Parks, greenways and trails

-- $66.5 million for the Natchez Trace Recreation Area, establishing a sportsman's themed park with a lodge, cabins, campgrounds and a shooting range.

-- $28.3 million to create Scott's Gulf State Park, a 9,000-acre park uniting Virgin Falls State Natural Area with surrounding nature areas into a single wilderness park.

-- $30 million to revitalize the Heritage Conservation Trust to support public-private partnerships through a matching grant program.

-- $15.4 million for trail infrastructure and development of the Cumberland Trail.

-- $10.3 million to address critical gaps along the Wolf River Greenway, a 26-mile paved trail meandering from the Mississippi River to Germantown.

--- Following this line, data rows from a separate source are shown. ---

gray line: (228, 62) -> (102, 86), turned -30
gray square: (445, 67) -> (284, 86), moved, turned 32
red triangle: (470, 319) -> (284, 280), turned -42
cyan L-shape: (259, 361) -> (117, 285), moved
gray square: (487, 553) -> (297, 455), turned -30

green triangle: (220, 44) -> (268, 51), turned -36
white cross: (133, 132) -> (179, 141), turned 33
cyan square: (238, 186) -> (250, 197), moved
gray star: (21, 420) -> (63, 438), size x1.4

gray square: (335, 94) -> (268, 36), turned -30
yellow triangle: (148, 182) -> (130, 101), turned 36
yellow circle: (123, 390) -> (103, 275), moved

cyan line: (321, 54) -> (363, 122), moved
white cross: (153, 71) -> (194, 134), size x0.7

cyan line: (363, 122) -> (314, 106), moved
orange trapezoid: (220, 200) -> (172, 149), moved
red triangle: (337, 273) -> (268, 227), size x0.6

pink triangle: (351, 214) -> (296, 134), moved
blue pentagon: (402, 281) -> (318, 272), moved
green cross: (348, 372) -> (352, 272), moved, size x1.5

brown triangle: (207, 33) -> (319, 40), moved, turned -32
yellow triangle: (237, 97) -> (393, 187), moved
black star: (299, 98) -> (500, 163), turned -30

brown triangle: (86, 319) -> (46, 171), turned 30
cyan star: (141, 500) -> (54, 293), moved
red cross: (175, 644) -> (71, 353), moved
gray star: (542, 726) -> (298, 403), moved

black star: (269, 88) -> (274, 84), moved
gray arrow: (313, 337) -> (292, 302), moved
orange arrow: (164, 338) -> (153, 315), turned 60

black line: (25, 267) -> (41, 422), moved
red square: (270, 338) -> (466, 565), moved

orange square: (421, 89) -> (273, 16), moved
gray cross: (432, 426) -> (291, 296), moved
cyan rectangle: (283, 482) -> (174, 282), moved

-- $6.3 million to expand the Tweetsie Trail in Carter County, connecting four communities, two bike parks and a pedestrian bridge.

-- $70 million to TN Clean Initiative, cleaning up state superfund sites, Oak Ridge and all 47 known dry cleaner sites.

-- $6.3 million for the Rural Brownfields Investment Act to revitalize 175 known brownfield sites, creating a new state-administered grant and technical support program for remediation and economic development of existing brownfields.

-- $4.7 million grant funding to improve local water quality by optimizing wastewater treatment plants, collaborating with agricultural partners to practice best management principles and supporting cities with reduction of nutrients in stormwater.

Asset management

-- $1.7 billion to address capital improvements and maintenance, including Tennessee State Parks and Tennessee Colleges of Applied Technology.

-- Ensuring more than $2.8 billion of recurring revenue is allocated to one-time expenditures, allowing the return of those resources for review and budgeting next fiscal year.